[[ Supplied data open ]]

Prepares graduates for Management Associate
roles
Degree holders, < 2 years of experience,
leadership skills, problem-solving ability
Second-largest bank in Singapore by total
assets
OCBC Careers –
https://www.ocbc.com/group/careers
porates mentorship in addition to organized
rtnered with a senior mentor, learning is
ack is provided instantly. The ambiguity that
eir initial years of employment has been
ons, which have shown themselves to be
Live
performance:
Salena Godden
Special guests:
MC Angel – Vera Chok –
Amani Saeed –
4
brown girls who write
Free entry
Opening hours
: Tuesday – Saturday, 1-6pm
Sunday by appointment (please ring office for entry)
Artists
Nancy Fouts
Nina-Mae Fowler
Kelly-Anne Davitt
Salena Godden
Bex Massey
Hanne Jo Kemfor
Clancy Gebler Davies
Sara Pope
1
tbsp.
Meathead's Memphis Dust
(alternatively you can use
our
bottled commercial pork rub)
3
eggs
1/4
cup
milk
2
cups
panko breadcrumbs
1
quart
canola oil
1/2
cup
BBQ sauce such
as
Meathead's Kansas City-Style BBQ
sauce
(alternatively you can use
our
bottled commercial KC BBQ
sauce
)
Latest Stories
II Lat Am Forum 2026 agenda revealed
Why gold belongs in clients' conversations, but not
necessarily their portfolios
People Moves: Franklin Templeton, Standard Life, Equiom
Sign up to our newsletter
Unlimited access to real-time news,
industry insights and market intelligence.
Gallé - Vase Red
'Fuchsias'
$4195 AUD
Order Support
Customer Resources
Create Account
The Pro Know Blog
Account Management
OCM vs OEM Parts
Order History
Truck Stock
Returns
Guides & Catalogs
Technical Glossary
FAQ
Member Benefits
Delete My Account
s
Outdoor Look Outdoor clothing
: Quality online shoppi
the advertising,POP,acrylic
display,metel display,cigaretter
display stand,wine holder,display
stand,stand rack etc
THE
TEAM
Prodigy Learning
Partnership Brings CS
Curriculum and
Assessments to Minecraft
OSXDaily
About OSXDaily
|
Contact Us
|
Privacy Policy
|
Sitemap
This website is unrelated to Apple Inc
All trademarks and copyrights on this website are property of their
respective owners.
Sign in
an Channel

[[ Supplied data closed ]]

- Work instructions
Where the word "display" appears in a line of the entries, copy that line.

- Result of this exercise
display,metel display,cigaretter
display stand,wine holder,display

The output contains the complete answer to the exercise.